===== INFORMATION =====
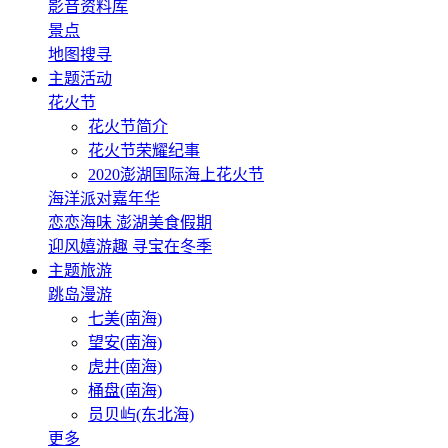
影音资料库
景点
地图搜寻
主题活动
花火节
花火节简介
花火节荣耀纪事
2020澎湖国际海上花火节
海洋派对嘉年华
恋恋海味 澎湖美食假期
迎风嬉游趣 寻宝在冬季
主题旅游
跳岛漫游
七美(南海)
望安(南海)
虎井(南海)
桶盘(南海)
员贝屿(东北海)
更多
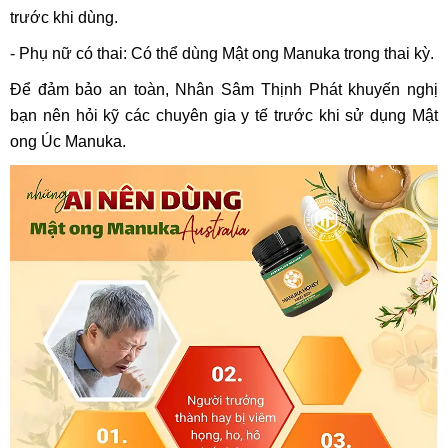
trước khi dùng.
- Phụ nữ có thai: Có thể dùng Mật ong Manuka trong thai kỳ.
Để đảm bảo an toàn, Nhân Sâm Thịnh Phát khuyến nghị
bạn nên hỏi kỹ các chuyên gia y tế trước khi sử dụng Mật
ong Úc Manuka.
=====
- [ABOUT THIS EXERCISE]: For this exercise, retype the data above exactly and skip every image.

- [OUTPUT BELOW]:
影音资料库
景点
地图搜寻
主题活动
花火节
花火节简介
花火节荣耀纪事
2020澎湖国际海上花火节
海洋派对嘉年华
恋恋海味 澎湖美食假期
迎风嬉游趣 寻宝在冬季
主题旅游
跳岛漫游
七美(南海)
望安(南海)
虎井(南海)
桶盘(南海)
员贝屿(东北海)
更多
trước khi dùng.
- Phụ nữ có thai: Có thể dùng Mật ong Manuka trong thai kỳ.
Để đảm bảo an toàn, Nhân Sâm Thịnh Phát khuyến nghị
bạn nên hỏi kỹ các chuyên gia y tế trước khi sử dụng Mật
ong Úc Manuka.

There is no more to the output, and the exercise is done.